Cruza guiado por la mujer un patio de muros blancos y pavimento de mármol y arcos en los que se agitan cortinas de gasa y tras los cuales se ve el mar y la costa de África, esos arcos que hemos visto tantas veces desde la playa, preguntándonos quien tendría el privilegio de vivir allí. Hay una fuente de mármol en el centro del patio, pero el rumor del agua y el de nuestros pasos queda borrado por los ladridos que no se detienen, que se vuelven más fieros según yo voy adentrándome en la casa y la mujer llora a gritos y se frota las manos contra la pechera abultada, y se va volviendo más vieja según la veo más de cerca y me acostumbro a ella: los ojos azules, el pelo tan claro, de un rubio muy débil, la nariz chata y la cara redonda y colorada la hacían parecer joven, pero ahora me voy dando cuenta de que tendrá más de sesenta años, también de que está vagamente vestida de asistenta o de ama de llaves. Se vuelve hacia mí con los ojos llenos de lágrimas y me pide por señas que vaya más aprisa. El lugar tiene un aire de pastiche andaluz concienzudo y germánico, con rejas coloniales en todas las ventanas y puertas de cuarterones oscuros. Pero lo veo todo muy rápido, borroso por el aturdimiento, y cuando entramos en un salón donde hay algo en el suelo que la mujer me señala con aspavientos de pavor y de súplica, llorando con la boca abierta y las lágrimas cayéndole por las mejillas ajadas y redondas, mis pupilas acostumbradas a la luz solar tardan en adaptarse a la penumbra y al principio no distingo nada, no veo nadie.
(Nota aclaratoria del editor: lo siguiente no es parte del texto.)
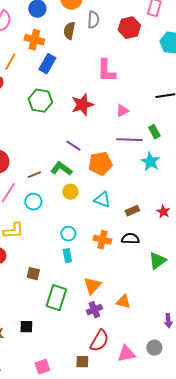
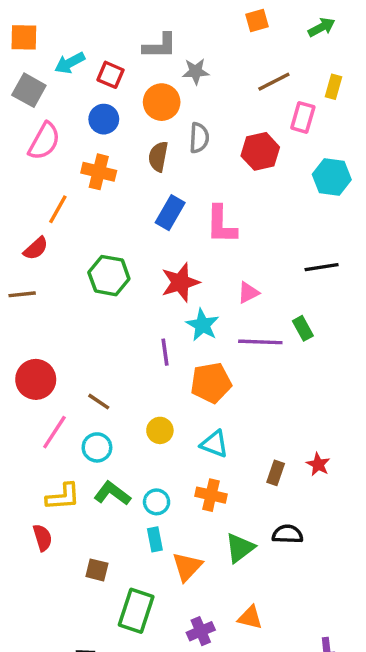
blue rectangle: (47, 64) -> (170, 213), moved
purple line: (73, 146) -> (165, 352), turned 49
cyan star: (150, 162) -> (202, 325), moved
green L-shape: (61, 169) -> (112, 493), moved
brown line: (34, 175) -> (99, 402), turned 56
brown rectangle: (132, 211) -> (276, 473), moved, turned -48
black semicircle: (130, 239) -> (288, 534), moved
orange cross: (102, 240) -> (211, 495), moved
green triangle: (157, 261) -> (240, 548), moved
orange triangle: (92, 286) -> (187, 567), moved

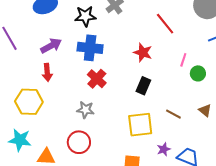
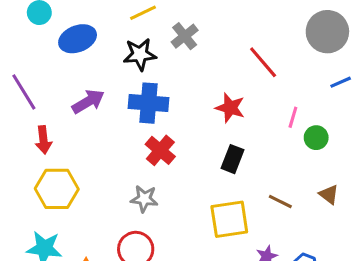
red arrow: (47, 72) -> (43, 140), moved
Es el gemido lo primero que escucho, aunque no con claridad, por culpa de los gritos de la mujer y los ladridos de los perros, que deben de estar encerrados muy cerca, porque oigo sus arañazos y los golpes de sus hocicos contra una superficie metálica. Un gemido y la respiración sibilante de unos pulmones de enfermo, eso escucho antes de ver el bulto que hay tirado en el suelo, un hombre viejísimo envuelto en una bata de seda, muy pálido, de una palidez opaca y amarilla en la cara, en contraste con el rojo tan fuerte del interior de su boca abierta y de su lengua que se agita en busca de aire, estirándose como un deforme animal marino que pugna por escapar de una grieta en la que ha sido apresado. Se aprieta la garganta con las dos manos, y cuando me inclino hacia él aferra con una de ellas la pechera de mi camiseta, los ojos clarísimos tan abiertos como la boca, tan claros que apenas tienen un matiz de gris o de azul. Me atrae hacia él con una fuerza fanática, como agarrándome para no ahogarse, como queriendo decirme algo. Estoy tan cerca de su cara que veo sus lagrimales rojos y las venas diminutas de sus globos oculares y sus dientes largos y amarillos, y me llega un aliento con olor a sumidero. Bitte, dice, pero más que una palabra es un estertor, y la mujer que llora y jadea a mi lado repite lo mismo, me sacude con sus manazas rojas, urgiéndome a que haga algo, pero el hombre me tiene apresado contra él y no puedo desprenderme para auscultarle el pecho o para intentar un ejercicio de reanimación. Junto a él hay en el suelo de madera oscura y bruñida un charco que me ha parecido de orines, pero es té: también hay una taza rota y una cucharilla.